アフリカにも猫がいますーーーエジプトの猫は、神様です。 当然アフリカのジャングル、DRコンゴにも猫はいます、たぶん。 ということで、私がDRコンゴで見た大きな黒い猫、たぶん猫の話をします。
DRコンゴがまだザイールと呼ばれていたころ、ウガンダから陸路ベニに到着。 キンシャサへ向かう近道として、マンパサまでジャングルを横切り百数十キロを歩こうと。 まあ、ジャングル横断といっても、ミシュランマップにも記載されている歴史ある道。 当時その道はジャングルに還ろうとしていたが、それでも徒歩自転車専用生活道路として使われ、道沿いには集落、民家が点在していた。
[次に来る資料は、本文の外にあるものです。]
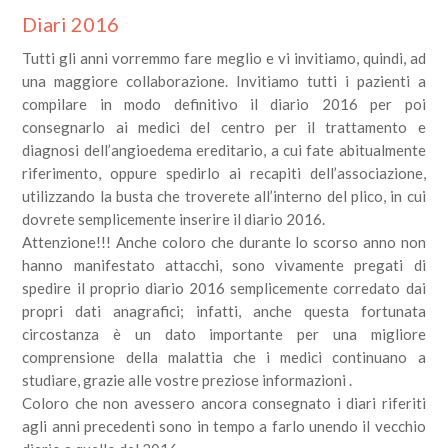
Diari 2016
Tutti gli anni vorremmo fare meglio e vi invitiamo, quindi, ad
una maggiore collaborazione. Invitiamo tutti i pazienti a
compilare in modo definitivo il diario 2016 per poi
consegnarlo ai medici del centro per il trattamento e
diagnosi dell’angioedema ereditario, a cui fate abitualmente
riferimento, oppure spedirlo ai recapiti dell’associazione,
utilizzando la busta che troverete all’interno del plico, in cui
dovrete semplicemente inserire il diario 2016.
Attenzione!!! Anche coloro che durante lo scorso anno non
hanno manifestato attacchi, sono vivamente pregati di
spedire il proprio diario 2016 semplicemente corredato dai
propri dati anagrafici; infatti, anche questa fortunata
circostanza è un dato importante per una migliore
comprensione della malattia che i medici continuano a
studiare, grazie alle vostre preziose informazioni .
Coloro che non avessero ancora consegnato i diari riferiti
agli anni precedenti sono in tempo a farlo unendo il vecchio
当たり前だが途中、ホテルや食堂、コンビニはないが、地元民の話では四日で行けるという・・・まあ経験上、彼らが四日と言うならば自炊野宿をしながら一週間ぐらいだろう。 そして強く言われたのが、夜は必ず民家の庭先で寝ろ。
二人、10日分の米、サーディンの缶詰にレッドオニオン持参、そして水は井戸や川で5Lのポチタンクに、随時補給。 昼に道端の焚き火で一日分の米を炊き、散歩のような歩調。 夕方には民家の庭先を借り、野宿の用意。 その内たどり着くだろうと、ひたすらダラけたペースで歩みを進める。
歩き初めの頃はダットラぐらい走れるだろうと思えた道も、やがて細くなり徒歩自転車専用一本道に。
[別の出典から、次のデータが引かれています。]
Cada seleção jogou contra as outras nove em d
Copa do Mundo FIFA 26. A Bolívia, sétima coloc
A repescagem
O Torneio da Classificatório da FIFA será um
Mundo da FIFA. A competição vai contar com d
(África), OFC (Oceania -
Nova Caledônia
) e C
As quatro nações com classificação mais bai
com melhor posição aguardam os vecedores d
それでも昔、トラックが走れるように作られた道路の痕跡が、所々に。 川にはコンクリート製の橋が、今でも大型トラックが走れる状態で残っている。 しかし今では厚く重なったジャングルが、その生命力で徒歩自転車専用道路の両側を濃密に織り込んだ緑の壁で塞いでいる。 そして見上げる空は、天空に流れる一本の青い川筋。
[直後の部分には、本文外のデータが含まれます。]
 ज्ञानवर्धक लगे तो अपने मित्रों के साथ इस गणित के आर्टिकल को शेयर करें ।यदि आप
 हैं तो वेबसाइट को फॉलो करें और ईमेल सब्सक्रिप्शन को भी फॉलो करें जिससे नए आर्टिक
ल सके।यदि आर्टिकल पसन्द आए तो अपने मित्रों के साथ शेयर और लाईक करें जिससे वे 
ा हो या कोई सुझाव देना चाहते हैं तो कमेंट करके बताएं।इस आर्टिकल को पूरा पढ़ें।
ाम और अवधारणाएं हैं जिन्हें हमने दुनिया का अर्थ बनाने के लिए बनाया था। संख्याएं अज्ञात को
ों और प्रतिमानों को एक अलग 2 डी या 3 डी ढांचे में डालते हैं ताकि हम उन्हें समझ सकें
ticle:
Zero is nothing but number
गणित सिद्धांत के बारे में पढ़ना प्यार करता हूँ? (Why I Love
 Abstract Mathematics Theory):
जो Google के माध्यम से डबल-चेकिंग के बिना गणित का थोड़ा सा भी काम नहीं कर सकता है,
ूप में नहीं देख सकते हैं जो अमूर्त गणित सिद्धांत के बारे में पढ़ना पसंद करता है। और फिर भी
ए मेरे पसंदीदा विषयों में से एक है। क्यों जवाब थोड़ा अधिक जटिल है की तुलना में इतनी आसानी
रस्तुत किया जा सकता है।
アフリカど真ん中、さすがはザイール。 ジャングルを観光旅行には、最高の場所。 そして歩くペースが遅いのか、稀にしか出会わない民家。 そろそろ夕暮れも近づき、民家が恋しくなり始めた頃、
”わっ!”
心の中で大きく叫んだ。 とにかく驚いた・・・余りの驚きで、声が出なかった。
いきなり目の前に、10メートル先に大きな黒い猫。 体長1.5メートルの真っ黒な大きな猫が緑の壁から、一本道の真ん中に飛び出してきた。
こちらを見てる。 大きな黒い猫が、マジにこちらをガン見している。
ガン見されて、体が固まった。 お互いに、ガン見しあったまま動かない。 その間、5秒か、6秒か、一時間にも感じたその秒数。
そして大きな黒い猫は飛び出してきた側とは反対側の緑の壁に、飛び込んで行った。
横にいたリマは驚きもせず、
「ずいぶんと大きな、黒い猫だってね」
私はリマが驚いていなかったことに驚きながら、
「ああぁ・・・、確かに」
ライオンは人を襲うけど、猫は人を襲わないので、あれは大きな黒い猫です、たぶん・・・あるいは、あの猫は、大きな黒い猫の姿をしたザイールの神様だったのか。